But this “great replacement” is not a view of the mind of certain “Islamophobes” or a simple election campaign theme as the right-wingers would have us believe. This expression is to be refuted, because it has become cursed in the mouths of many politicians who have made it synonymous with a racist and essentialist drift.   However, we can speak of a ‘progressive Islamisation by numbers’. It is not a question of replacing populations by others, but the Islamisation of a territory. And this is an essential Islamic idea because Islam came, according to its followers, to Islamise the whole of humanity. Most Muslims firmly believe that this is achievable by the will of Allah and by their quiet influence on host societies.

Jacques Attali considers that the great replacement is “a reality of life, of peoples, cultures and languages. What threatens us is rather the great obscurantism, which would see the destruction of eight centuries of struggle for the Enlightenment and secularism”. According to him, this great replacement refers to “old fanaticisms that occupied all the debates a century ago, when France was said to be in danger of ‘losing its soul under the blows of the Italian invaders’, then the Polish”.

How is it that he, the well-informed observer, does not take into account the major events that changed the situation on a global scale, namely Khomeini’s Islamic revolution in 1979, the emergence of Al-Qaeda, the Algerian red decade from 1992 to 2003, the massacres perpetrated by the Islamic State, called ISIS, the Arab revolutions, the terrible Islamist attacks in France and Europe…?

Jacques Attali refutes “the threat of recent migrants: if they come to Europe,” he wrote on his Twitter account, “it is precisely, for the most part, because they are fleeing obscurantism and dictatorship at home!” He forgets that the one does not prevent the other. One only has to look closely at the itineraries of certain terrorists who have committed attacks on French soil to realise this.

Another edifying example: the Muslim Brotherhood fled their countries, generously welcomed in the West. What have they been doing for 40 years? They have been quietly Islamising, not to say replacing.

The suburbs have become the ideal breeding ground for fanatics: multiplication of prayer halls, ostentatious development of the practice of Islam: beards, prayer marks on the forehead, change of language, conversion of non-Muslims, not to mention the veil, which is gaining ground all the time… It’s the ‘small replacement’ that dreams of being “the big one”!

No wholly “revealed” religion is compatible with modernity; they are two contradictory visions of the world and of man, irreconcilable in essence. It is a waste of time to seek any kind of marriage between the two. The result is a growing identity crisis because the personality of today’s Muslim, here or elsewhere, is split in two: one half living in the past believes, prays, chanting, fasting; the other half tries to live in the present by adopting all the material elements of modernity, but categorically rejecting its philosophical and legal aspects. The Muslim feels attacked, scorned and humiliated by modern Western thought. This is why he cannot find a way to “be there in the modern world”.

To return to Jacques Attali’s reflection, is it enough to denounce obscurantism without linking it to its source in Europe and elsewhere?

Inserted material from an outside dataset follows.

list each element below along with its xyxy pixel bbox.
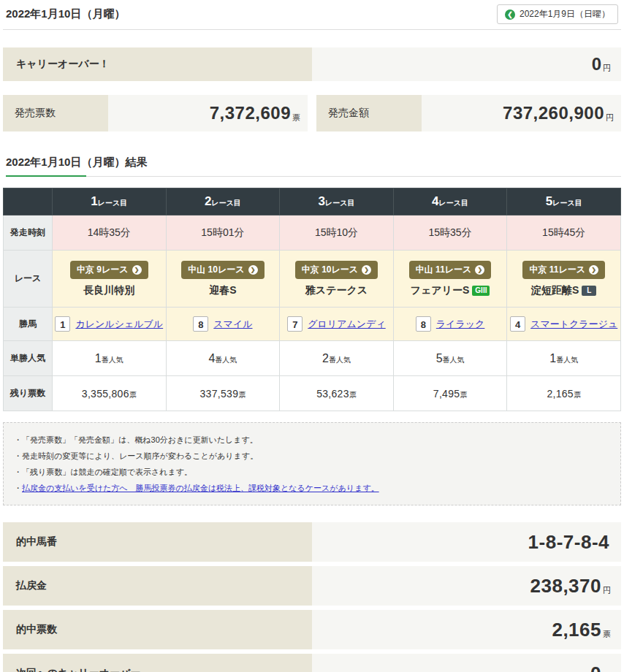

Without questioning the corpus itself, considered sacred by these same obscurantists, a corpus whose validity is perceived as eternal by all Muslims in the world.

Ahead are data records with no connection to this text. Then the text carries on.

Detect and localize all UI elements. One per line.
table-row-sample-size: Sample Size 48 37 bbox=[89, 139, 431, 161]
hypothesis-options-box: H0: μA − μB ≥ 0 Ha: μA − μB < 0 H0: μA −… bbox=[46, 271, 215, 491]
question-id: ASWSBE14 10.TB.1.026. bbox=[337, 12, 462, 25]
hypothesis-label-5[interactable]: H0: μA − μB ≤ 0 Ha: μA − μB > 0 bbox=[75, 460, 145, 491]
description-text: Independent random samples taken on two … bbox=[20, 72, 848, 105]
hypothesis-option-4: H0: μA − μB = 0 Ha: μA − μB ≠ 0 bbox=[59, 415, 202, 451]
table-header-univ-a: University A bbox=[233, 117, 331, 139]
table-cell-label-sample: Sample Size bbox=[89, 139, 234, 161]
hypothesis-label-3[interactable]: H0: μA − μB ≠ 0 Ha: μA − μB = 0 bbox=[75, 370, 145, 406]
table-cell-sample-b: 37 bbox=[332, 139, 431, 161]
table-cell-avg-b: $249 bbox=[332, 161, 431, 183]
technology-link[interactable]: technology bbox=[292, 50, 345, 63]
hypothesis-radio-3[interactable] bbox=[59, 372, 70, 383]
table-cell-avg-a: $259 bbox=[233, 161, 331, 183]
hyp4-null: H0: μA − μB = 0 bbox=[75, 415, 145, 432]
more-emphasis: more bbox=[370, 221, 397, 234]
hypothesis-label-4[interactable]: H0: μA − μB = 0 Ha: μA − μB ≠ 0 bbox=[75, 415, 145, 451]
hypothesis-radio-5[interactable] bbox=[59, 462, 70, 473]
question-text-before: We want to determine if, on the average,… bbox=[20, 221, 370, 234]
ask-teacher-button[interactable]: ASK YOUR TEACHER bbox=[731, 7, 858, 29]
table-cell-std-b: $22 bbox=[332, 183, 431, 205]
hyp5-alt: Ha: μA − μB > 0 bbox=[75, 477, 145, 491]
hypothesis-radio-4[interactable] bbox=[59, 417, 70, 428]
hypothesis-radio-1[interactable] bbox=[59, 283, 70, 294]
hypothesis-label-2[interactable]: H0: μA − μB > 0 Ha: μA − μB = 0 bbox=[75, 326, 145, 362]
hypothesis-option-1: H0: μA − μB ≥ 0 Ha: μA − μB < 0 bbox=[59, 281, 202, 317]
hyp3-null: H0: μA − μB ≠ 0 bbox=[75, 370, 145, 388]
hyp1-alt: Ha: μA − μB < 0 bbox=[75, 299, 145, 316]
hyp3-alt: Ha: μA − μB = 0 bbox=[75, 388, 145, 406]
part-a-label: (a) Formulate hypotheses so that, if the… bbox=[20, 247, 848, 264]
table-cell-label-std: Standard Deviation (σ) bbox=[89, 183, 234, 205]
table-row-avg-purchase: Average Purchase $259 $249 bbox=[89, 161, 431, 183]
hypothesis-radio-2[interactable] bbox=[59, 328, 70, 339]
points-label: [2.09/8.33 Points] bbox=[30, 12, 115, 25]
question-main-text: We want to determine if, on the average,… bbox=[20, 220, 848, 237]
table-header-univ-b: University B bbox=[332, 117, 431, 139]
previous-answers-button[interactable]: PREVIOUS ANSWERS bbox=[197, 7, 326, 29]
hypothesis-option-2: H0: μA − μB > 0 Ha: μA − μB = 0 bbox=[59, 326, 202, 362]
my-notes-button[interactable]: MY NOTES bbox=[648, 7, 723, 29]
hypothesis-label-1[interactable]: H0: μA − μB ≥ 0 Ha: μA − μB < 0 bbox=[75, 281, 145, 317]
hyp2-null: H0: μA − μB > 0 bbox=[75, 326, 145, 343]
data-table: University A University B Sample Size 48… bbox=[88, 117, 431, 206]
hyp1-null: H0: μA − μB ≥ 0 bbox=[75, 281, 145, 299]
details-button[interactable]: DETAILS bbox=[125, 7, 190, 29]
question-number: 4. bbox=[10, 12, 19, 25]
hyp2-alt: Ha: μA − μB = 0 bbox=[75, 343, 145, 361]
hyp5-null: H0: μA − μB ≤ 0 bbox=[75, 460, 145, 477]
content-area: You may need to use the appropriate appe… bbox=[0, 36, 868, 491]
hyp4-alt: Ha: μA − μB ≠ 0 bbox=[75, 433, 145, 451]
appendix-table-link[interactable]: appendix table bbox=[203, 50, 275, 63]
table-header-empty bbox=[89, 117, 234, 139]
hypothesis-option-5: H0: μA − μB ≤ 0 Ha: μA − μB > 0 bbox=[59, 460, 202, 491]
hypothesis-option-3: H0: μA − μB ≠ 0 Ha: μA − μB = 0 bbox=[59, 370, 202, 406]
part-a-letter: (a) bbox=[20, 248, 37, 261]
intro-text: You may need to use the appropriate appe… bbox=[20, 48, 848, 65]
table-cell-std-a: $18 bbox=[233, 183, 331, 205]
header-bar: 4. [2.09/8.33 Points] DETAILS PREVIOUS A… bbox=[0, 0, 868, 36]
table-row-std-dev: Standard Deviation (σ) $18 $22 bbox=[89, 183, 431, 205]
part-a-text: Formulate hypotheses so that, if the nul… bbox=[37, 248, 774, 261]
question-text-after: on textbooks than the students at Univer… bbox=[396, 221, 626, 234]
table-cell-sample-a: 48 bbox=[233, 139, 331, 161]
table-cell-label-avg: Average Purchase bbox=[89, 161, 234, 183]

With Islam, the collision between the ethnic self and the republican superego is inevitable. Between Islam and the Republic, it is not a question of a friendly match, but of an ontological conflict. A Muslim cannot be a part-time believer, he is a full-time believer: an integral believer. His dogma is considered unquestionable and he never lets go. And since he cannot adapt his religion to his new environment, he wants to adapt this environment to his religion.

This does not follow the pattern of the ‘great replacement’ as theorised by Renaud Camus, who describes it as an involuntary process. At a certain point, Engels thought, quantity becomes a quality. The idea of a deliberate and calculated great replacement is older: in his speech to the UN in 1974, the Algerian president Houari Boumediene (who died in 1979) already announced the future victory over the West, the jihad through the demographic weapon of the “fertile womb”: “One day, millions of men will leave the southern hemisphere to go to the northern hemisphere. And they won’t go there as friends. Because they will go there to conquer it. And they will conquer it with their sons. The wombs of our women will give us victory”.

In his opening lecture in the film The Decline of the American Empire, the history teacher insisted: “There are three important things in history. First, numbers, second, numbers. Third, numbers.”